Diagnosis of Latent Tuberculosis
It is diagnosed by demonstration of delayed or type IV hypersensitivity reaction against thetubercle bacilli antigens.
A. Tuberculin Test
Discovered by Von Pirquet in 1907.
- Antigens Used:
- Old tuberculin (OT): A basic mix of tubercle bacilli used previously.
- Purified protein derivative (PPD): A refined version of the active tuberculo protein, made by Seibert.
- Dosage: Measured in tuberculin units (TU). One TU equals 0.01 ml of OT or 0.00002 mg of PPD.
- Procedure:
- Mantoux test: The most common method. 0.1 ml of PPD with 1 TU is injected under the skin on the inner arm.
- Heaf and Tine multiple puncture tests: These methods are no longer used.
- Reading:
- Induration with surrounding erythema appears within 48 to 72 hours. If the width of the induration is:
- 10 mm or more: This is considered a positive result (known as tuberculin reactors).
- 6 to 9 mm: This result is seen as equivocal or doubtful.
- Less than 5 mm: This indicates a negative reaction.

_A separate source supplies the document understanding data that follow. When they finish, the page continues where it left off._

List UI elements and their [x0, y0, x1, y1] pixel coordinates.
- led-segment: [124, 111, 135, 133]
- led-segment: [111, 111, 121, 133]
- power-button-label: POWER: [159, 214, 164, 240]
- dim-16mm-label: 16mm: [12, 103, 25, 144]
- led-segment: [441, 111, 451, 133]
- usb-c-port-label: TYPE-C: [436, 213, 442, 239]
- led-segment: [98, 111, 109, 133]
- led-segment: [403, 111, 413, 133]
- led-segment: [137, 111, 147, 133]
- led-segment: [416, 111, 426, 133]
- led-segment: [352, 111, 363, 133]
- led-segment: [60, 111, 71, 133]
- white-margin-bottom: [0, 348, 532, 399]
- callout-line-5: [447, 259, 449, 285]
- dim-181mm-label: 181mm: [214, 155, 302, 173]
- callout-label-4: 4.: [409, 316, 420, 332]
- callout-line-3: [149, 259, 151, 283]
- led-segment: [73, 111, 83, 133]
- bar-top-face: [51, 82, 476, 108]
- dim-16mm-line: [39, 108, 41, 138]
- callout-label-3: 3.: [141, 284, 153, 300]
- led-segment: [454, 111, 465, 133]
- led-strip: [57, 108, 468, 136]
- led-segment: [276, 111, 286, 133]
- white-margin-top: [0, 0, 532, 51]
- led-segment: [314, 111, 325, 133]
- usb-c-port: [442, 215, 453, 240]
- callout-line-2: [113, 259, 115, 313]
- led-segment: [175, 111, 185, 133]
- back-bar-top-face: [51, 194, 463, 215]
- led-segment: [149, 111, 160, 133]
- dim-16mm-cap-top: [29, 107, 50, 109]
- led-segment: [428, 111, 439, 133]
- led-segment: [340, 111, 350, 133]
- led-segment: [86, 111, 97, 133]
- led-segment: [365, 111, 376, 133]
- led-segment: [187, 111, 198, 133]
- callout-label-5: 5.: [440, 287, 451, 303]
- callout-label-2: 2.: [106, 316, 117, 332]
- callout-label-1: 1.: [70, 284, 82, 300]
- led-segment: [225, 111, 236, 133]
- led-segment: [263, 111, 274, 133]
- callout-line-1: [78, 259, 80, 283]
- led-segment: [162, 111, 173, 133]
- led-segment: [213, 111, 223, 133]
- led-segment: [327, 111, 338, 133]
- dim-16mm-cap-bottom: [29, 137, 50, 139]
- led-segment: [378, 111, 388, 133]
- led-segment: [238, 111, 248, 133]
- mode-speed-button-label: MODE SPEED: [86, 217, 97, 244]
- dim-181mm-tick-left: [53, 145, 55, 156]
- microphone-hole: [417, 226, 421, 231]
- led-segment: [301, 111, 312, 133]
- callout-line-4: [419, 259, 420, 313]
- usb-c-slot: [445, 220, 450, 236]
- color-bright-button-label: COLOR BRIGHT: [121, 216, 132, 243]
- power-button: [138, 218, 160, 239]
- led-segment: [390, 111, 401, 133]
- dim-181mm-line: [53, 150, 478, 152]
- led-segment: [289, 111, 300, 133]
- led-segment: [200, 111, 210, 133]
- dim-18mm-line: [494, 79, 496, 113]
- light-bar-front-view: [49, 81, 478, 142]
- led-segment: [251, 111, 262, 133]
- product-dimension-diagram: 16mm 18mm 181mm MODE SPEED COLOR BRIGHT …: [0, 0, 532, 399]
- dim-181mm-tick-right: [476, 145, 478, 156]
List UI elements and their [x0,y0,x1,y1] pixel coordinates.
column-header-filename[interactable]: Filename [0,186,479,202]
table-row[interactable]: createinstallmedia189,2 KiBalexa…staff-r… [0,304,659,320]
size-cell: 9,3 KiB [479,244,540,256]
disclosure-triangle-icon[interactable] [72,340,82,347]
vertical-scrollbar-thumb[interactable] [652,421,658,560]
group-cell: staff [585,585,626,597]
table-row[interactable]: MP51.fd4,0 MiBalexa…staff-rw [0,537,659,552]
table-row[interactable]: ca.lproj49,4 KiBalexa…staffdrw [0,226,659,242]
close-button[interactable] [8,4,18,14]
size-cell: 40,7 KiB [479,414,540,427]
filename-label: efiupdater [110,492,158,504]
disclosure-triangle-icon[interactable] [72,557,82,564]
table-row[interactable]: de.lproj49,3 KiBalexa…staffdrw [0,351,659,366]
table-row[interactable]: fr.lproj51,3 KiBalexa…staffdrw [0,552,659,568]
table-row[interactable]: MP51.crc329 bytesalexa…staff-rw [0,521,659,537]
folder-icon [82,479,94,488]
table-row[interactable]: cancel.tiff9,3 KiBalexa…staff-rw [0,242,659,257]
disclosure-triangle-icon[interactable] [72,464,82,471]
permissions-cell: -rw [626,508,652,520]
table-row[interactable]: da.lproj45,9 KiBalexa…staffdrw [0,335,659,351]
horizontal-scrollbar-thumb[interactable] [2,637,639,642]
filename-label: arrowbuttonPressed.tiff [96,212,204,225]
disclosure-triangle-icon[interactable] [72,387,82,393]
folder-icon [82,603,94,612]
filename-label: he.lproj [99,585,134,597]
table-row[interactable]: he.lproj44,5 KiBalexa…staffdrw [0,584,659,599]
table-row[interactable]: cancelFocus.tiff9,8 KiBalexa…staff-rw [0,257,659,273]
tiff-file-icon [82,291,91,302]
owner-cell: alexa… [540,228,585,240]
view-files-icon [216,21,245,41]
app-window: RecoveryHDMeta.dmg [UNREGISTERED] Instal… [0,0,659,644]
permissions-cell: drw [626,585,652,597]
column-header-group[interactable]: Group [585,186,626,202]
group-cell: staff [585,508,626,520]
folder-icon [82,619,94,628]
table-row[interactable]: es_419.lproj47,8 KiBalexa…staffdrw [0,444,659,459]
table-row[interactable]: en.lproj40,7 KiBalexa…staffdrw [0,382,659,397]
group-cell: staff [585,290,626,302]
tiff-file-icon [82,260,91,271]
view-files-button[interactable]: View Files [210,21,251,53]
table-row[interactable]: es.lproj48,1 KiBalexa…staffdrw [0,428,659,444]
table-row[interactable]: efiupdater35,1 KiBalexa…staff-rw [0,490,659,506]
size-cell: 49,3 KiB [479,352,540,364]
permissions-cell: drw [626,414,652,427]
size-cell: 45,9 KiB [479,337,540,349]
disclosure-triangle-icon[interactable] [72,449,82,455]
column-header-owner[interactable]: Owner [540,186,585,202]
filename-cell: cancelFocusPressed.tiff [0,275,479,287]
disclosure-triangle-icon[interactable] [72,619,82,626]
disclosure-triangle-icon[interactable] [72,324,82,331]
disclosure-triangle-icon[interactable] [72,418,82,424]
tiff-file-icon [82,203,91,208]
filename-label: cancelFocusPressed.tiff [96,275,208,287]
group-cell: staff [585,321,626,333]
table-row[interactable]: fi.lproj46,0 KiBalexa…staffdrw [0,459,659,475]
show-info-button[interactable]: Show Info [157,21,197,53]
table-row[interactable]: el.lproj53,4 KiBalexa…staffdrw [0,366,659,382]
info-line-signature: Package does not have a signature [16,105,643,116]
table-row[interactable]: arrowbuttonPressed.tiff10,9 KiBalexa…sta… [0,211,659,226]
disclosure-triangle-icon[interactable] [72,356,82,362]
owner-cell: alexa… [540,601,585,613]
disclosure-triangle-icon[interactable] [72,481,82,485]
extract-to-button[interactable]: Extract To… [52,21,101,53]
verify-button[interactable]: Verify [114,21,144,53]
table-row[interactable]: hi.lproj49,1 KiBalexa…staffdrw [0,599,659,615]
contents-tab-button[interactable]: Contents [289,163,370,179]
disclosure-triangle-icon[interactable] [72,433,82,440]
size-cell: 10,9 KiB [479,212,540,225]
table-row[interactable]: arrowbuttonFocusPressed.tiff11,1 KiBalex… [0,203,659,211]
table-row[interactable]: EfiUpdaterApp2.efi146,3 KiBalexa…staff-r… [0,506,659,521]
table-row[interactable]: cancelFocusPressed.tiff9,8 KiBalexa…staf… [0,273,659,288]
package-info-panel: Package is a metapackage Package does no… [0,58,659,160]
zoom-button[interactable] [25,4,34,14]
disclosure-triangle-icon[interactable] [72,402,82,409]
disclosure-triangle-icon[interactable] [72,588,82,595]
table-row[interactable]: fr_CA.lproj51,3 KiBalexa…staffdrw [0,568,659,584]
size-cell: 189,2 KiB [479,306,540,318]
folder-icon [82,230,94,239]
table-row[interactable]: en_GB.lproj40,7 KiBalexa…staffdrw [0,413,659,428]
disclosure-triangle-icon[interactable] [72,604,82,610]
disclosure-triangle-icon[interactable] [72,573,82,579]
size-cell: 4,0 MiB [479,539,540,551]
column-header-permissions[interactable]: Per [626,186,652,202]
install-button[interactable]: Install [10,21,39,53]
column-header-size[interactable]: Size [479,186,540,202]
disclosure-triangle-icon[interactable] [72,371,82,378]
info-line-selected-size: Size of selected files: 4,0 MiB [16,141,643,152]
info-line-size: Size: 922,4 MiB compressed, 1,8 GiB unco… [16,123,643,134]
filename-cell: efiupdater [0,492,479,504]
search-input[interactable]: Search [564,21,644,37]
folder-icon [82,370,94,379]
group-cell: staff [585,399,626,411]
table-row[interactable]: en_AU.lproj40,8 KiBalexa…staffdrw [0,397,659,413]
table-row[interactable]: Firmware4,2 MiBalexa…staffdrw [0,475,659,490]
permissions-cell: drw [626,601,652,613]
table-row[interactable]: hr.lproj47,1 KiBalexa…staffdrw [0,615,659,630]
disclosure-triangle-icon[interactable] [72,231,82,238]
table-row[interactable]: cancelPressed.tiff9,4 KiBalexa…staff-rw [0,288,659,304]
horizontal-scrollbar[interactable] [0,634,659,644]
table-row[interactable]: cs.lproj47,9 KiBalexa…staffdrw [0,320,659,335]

- Interpreting the Results:
- Adults: A positive result shows either a current or past infection with tubercle bacilli but does not confirm active disease. It serves as an epidemiological marker:
- To find prevalence, count all tuberculin reactors in a community.
- To find incidence, count new positive tests in a community.
- Children: A positive result often indicates an active infection and is used as a diagnostic tool.
False Positive Results
- The test may show a false positive if:
- There has been a BCG vaccination (after 8–14 weeks).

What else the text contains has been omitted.